It’s very common to find baby wildlife this time of year.  While you may want to spring into action and “rescue” baby squirrels, rabbits, birds, etc. when you don’t see their mom around, wildlife experts will tell you that well-meaning “rescuers” are actually “kidnappers”—taking babies away when their mother is alive and well.

The best advice from the experts is wait and observe…as this neat infographic from Colorado’s Greenwood Wildlife Rehabilitation Center explains:

Here in California, the San Diego Humane Society’s Project Wildlife program has great information on its website about what to do if you find wild critters in your neighborhood that look like they might need rescuing, whether they’re babies, injured, or just made their way into your home.

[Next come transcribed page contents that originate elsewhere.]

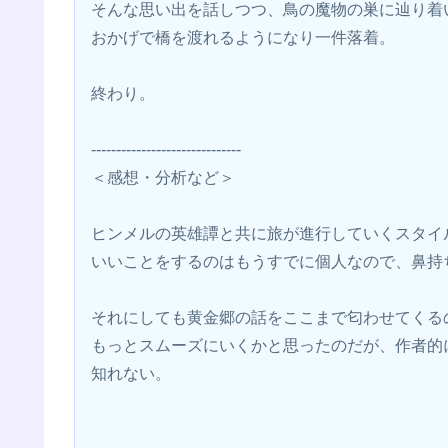
そんな思い出を話しつつ、鳥の魔物の巣に辿り着
おかげで橋を渡れるようになり一件落着。
終わり。
------------------------------
＜感想・分析など＞
ヒンメルの英雄譚と共に旅が進行していくスタイ
いいことをするのはもうすでに個人なので、鼻持
それにしても黄金郷の話をここまで匂わせてくる
もっとスムーズにいくかと思ったのだが、作者的
知れない。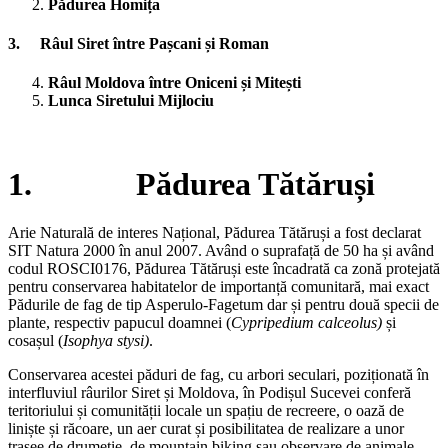
P
ădurea Homi
ța
3. Râul Siret între Pașcani și Roman
Râul Moldova între Oniceni
și Mite
ști
Lunca Siretului Mijlociu
1. Pădurea Tătăruși
Arie Naturală de interes Național, Pădurea Tătăruși a fost declarat
SIT Natura 2000 în anul 2007. Având o suprafață de 50 ha și având
codul ROSCI0176, Pădurea Tătăruși este încadrată ca zonă protejată
pentru conservarea habitatelor de importanță comunitară, mai exact
Pădurile de fag de tip Asperulo-Fagetum dar și pentru două specii de
plante, respectiv papucul doamnei (
Cypripedium calceolus)
și
cosașul (
Isophya stysi)
.
Conservarea acestei păduri de fag, cu arbori seculari, poziționată în
interfluviul râurilor Siret și Moldova, în Podișul Sucevei conferă
teritoriului și comunității locale un spațiu de recreere, o oază de
liniște și răcoare, un aer curat și posibilitatea de realizare a unor
trasee de drumeție, de mountain biking sau observare de animale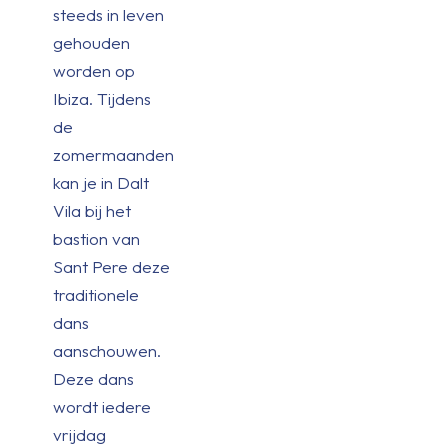
steeds in leven
gehouden
worden op
Ibiza. Tijdens
de
zomermaanden
kan je in Dalt
Vila bij het
bastion van
Sant Pere deze
traditionele
dans
aanschouwen.
Deze dans
wordt iedere
vrijdag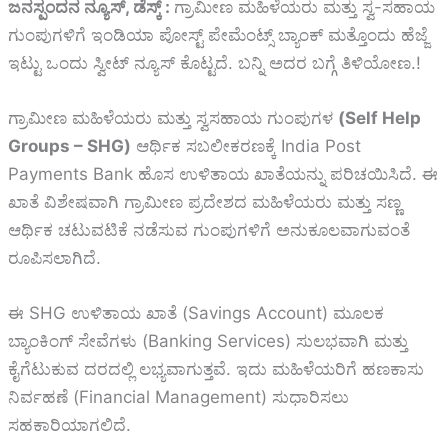
ಜನಸ್ಪಂದನ ನ್ಯೂಸ್‌, ಡೆಸ್ಕ್‌ :
ಗ್ರಾಮೀಣ ಮಹಿಳೆಯರು ಮತ್ತು ಸ್ವ-ಸಹಾಯ
ಗುಂಪುಗಳಿಗೆ ಇಂಡಿಯಾ ಪೋಸ್ಟ್ ಪೇಮೆಂಟ್ಸ್ ಬ್ಯಾಂಕ್ ಮತ್ತೊಂದು ಹೆಜ್ಜೆ
ಇಟ್ಟು ಒಂದು ಸ್ವೀಟ್‌ ನ್ಯೂಸ್‌ ಕೊಟ್ಟದೆ. ಬನ್ನಿ ಅದರ ಬಗ್ಗೆ ತಿಳಿಯೋಣ.!
ಗ್ರಾಮೀಣ ಮಹಿಳೆಯರು ಮತ್ತು ಸ್ವಸಹಾಯ ಗುಂಪುಗಳ
(Self Help
Groups – SHG)
ಆರ್ಥಿಕ ಸಬಲೀಕರಣಕ್ಕೆ India Post
Payments Bank ಹೊಸ ಉಳಿತಾಯ ಖಾತೆಯನ್ನು ಪರಿಚಯಿಸಿದೆ. ಈ
ಖಾತೆ ವಿಶೇಷವಾಗಿ ಗ್ರಾಮೀಣ ಪ್ರದೇಶದ ಮಹಿಳೆಯರು ಮತ್ತು ಸಣ್ಣ
ಆರ್ಥಿಕ ಚಟುವಟಿಕೆ ನಡೆಸುವ ಗುಂಪುಗಳಿಗೆ ಅನುಕೂಲವಾಗುವಂತೆ
ರೂಪಿಸಲಾಗಿದೆ.
ಈ SHG ಉಳಿತಾಯ ಖಾತೆ (Savings Account) ಮೂಲಕ
ಬ್ಯಾಂಕಿಂಗ್ ಸೇವೆಗಳು (Banking Services) ಸುಲಭವಾಗಿ ಮತ್ತು
ಕೈಗೆಟುಕುವ ದರದಲ್ಲಿ ಲಭ್ಯವಾಗುತ್ತವೆ. ಇದು ಮಹಿಳೆಯರಿಗೆ ಹಣಕಾಸು
ನಿರ್ವಹಣೆ (Financial Management) ಸುಧಾರಿಸಲು
ಸಹಕಾರಿಯಾಗಲಿದೆ.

As a general rule, when you see babies without mom nearby, don’t assume that they are orphans in need of rescuing.  Keep an eye on them if you are not 100% sure that mom is really gone.

Defenders of Wildlife has these great common-sense tips to keep in mind if you find wild babies in your yard:

  • Keep your distance if you want to take a photo, or better yet, skip the photo session!
  • Keep your cats and dogs inside to make sure that the babies stay safe. It’s also a good idea to make sure that children stay away from the babies.
  • It’s OK to place a baby bird back in its nest. If you don’t see the nest you can place it in a small container in the likely tree.  It’s a myth that the mom will reject the baby bird if you touch it.
  • Avoid pruning trees and shrubs during nesting season.
  • Sick or injured babies should only be cared for by specially-trained wildlife rehabilitators.


10 thoughts on “If You Find Baby Wildlife: Important Tips

  1. Great advice – I always get anxious about baby birds at this time of year, so I am always watchful, especially with my four cats x

  2. Thanks for sharing – there are baby rabbits sometimes shivering in my front doorstep. I never really know what to do especially when it’s there for hours without a mom 😞

  3. Baby birds out of their nest breaks my heart. If they aren’t flying yet, there is no way that they can return home without someone’s help. But, I guess you need to make sure that they have fallen and that the mom isn’t trying to teach them to fly. I was privileged to witness a mother owl teaching her three chicks how to fly one year. So cute!

    1. Yes, it is really hard to know what to do about baby birds. They do sit on the ground and rest when they’re learning to fly sometimes. Saw that with a couple of baby hawks once …watched them a while and they were fine.